● **RECORDS SHOWN**

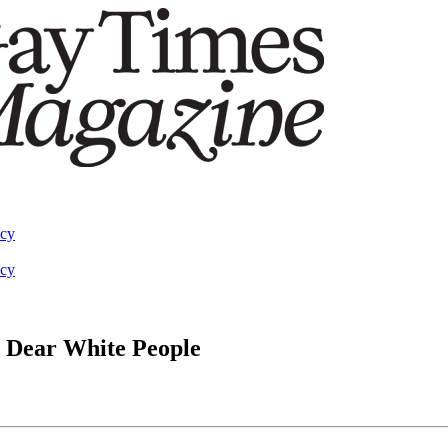
acy
acy
s Dear White People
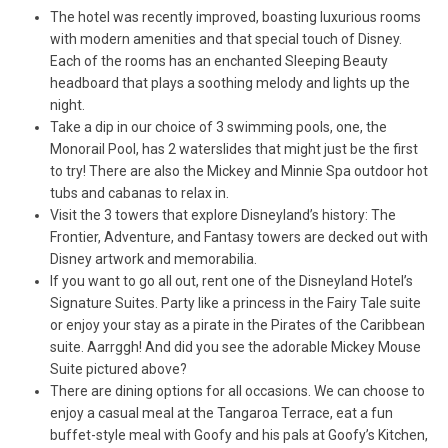
The hotel was recently improved, boasting luxurious rooms
with modern amenities and that special touch of Disney.
Each of the rooms has an enchanted Sleeping Beauty
headboard that plays a soothing melody and lights up the
night.
Take a dip in our choice of 3 swimming pools, one, the
Monorail Pool, has 2 waterslides that might just be the first
to try! There are also the Mickey and Minnie Spa outdoor hot
tubs and cabanas to relax in.
Visit the 3 towers that explore Disneyland’s history: The
Frontier, Adventure, and Fantasy towers are decked out with
Disney artwork and memorabilia.
If you want to go all out, rent one of the Disneyland Hotel’s
Signature Suites. Party like a princess in the Fairy Tale suite
or enjoy your stay as a pirate in the Pirates of the Caribbean
suite. Aarrggh! And did you see the adorable Mickey Mouse
Suite pictured above?
There are dining options for all occasions. We can choose to
enjoy a casual meal at the Tangaroa Terrace, eat a fun
buffet-style meal with Goofy and his pals at Goofy’s Kitchen,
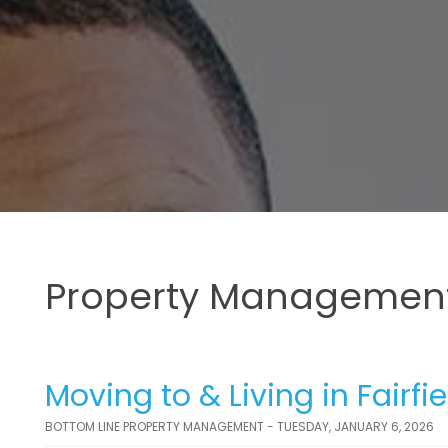
Property Management
Moving to & Living in Fairf
BOTTOM LINE PROPERTY MANAGEMENT - TUESDAY, JANUARY 6, 2026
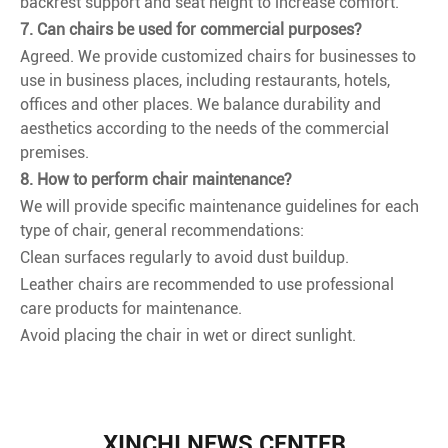
backrest support and seat height to increase comfort.
7. Can chairs be used for commercial purposes?
Agreed. We provide customized chairs for businesses to
use in business places, including restaurants, hotels,
offices and other places. We balance durability and
aesthetics according to the needs of the commercial
premises.
8. How to perform chair maintenance?
We will provide specific maintenance guidelines for each
type of chair, general recommendations:
Clean surfaces regularly to avoid dust buildup.
Leather chairs are recommended to use professional
care products for maintenance.
Avoid placing the chair in wet or direct sunlight.
XINCHI NEWS CENTER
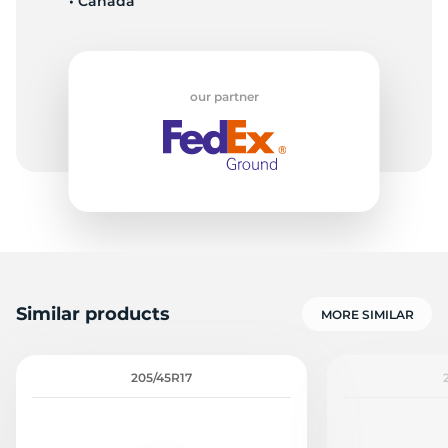
• Canada
our partner
Similar products
MORE SIMILAR
205/45R17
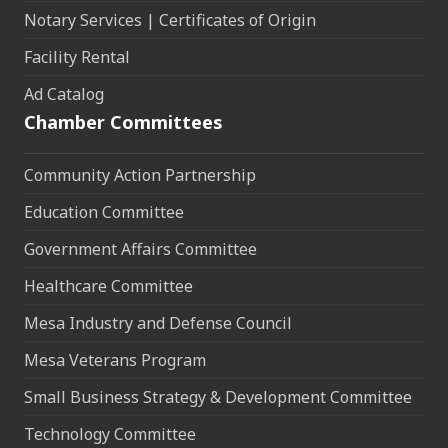
Notary Services | Certificates of Origin
Facility Rental
Ad Catalog
Chamber Committees
Community Action Partnership
Education Committee
Government Affairs Committee
Healthcare Committee
Mesa Industry and Defense Council
Mesa Veterans Program
Small Business Strategy & Development Committee
Technology Committee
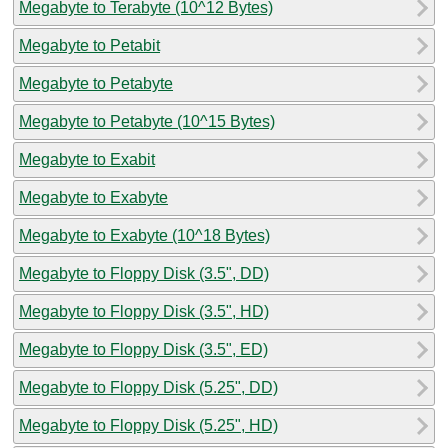
Megabyte to Terabyte (10^12 Bytes)
Megabyte to Petabit
Megabyte to Petabyte
Megabyte to Petabyte (10^15 Bytes)
Megabyte to Exabit
Megabyte to Exabyte
Megabyte to Exabyte (10^18 Bytes)
Megabyte to Floppy Disk (3.5", DD)
Megabyte to Floppy Disk (3.5", HD)
Megabyte to Floppy Disk (3.5", ED)
Megabyte to Floppy Disk (5.25", DD)
Megabyte to Floppy Disk (5.25", HD)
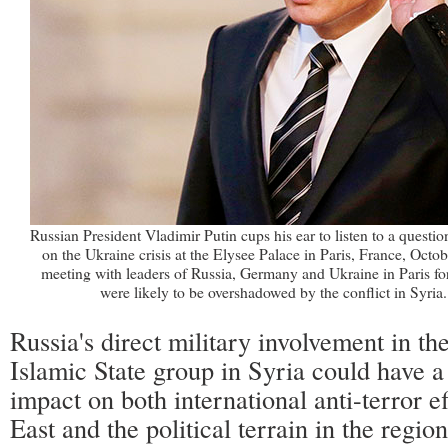
Russian President Vladimir Putin cups his ear to listen to a questio
on the Ukraine crisis at the Elysee Palace in Paris, France, Octo
meeting with leaders of Russia, Germany and Ukraine in Paris fo
were likely to be overshadowed by the conflict in Syria
Russia's direct military involvement in the
Islamic State group in Syria could have a
impact on both international anti-terror e
East and the political terrain in the region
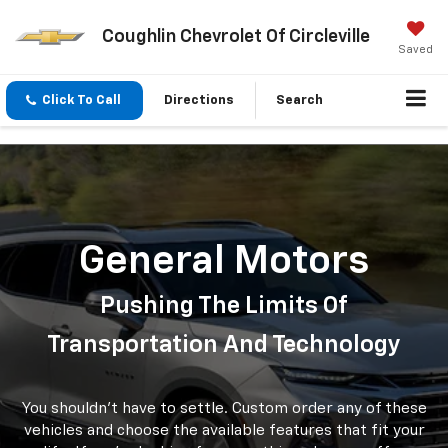
Coughlin Chevrolet Of Circleville
Saved
Click To Call
Directions
Search
General Motors
Pushing The Limits Of
Transportation And Technology
You shouldn't have to settle. Custom order any of these
vehicles and choose the available features that fit your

● **WORK TASK**
From the first line of the entries above down to the line holding "8. How to perform chair maintenance?", quote each line exactly and nothing else, skipping pictures.

● **SOLUTION BELOW**
acy
acy
s Dear White People
The hotel was recently improved, boasting luxurious rooms
with modern amenities and that special touch of Disney.
Each of the rooms has an enchanted Sleeping Beauty
headboard that plays a soothing melody and lights up the
night.
Take a dip in our choice of 3 swimming pools, one, the
Monorail Pool, has 2 waterslides that might just be the first
to try! There are also the Mickey and Minnie Spa outdoor hot
tubs and cabanas to relax in.
Visit the 3 towers that explore Disneyland’s history: The
Frontier, Adventure, and Fantasy towers are decked out with
Disney artwork and memorabilia.
If you want to go all out, rent one of the Disneyland Hotel’s
Signature Suites. Party like a princess in the Fairy Tale suite
or enjoy your stay as a pirate in the Pirates of the Caribbean
suite. Aarrggh! And did you see the adorable Mickey Mouse
Suite pictured above?
There are dining options for all occasions. We can choose to
enjoy a casual meal at the Tangaroa Terrace, eat a fun
buffet-style meal with Goofy and his pals at Goofy’s Kitchen,
Property Management
Moving to & Living in Fairf
BOTTOM LINE PROPERTY MANAGEMENT - TUESDAY, JANUARY 6, 2026
backrest support and seat height to increase comfort.
7. Can chairs be used for commercial purposes?
Agreed. We provide customized chairs for businesses to
use in business places, including restaurants, hotels,
offices and other places. We balance durability and
aesthetics according to the needs of the commercial
premises.
8. How to perform chair maintenance?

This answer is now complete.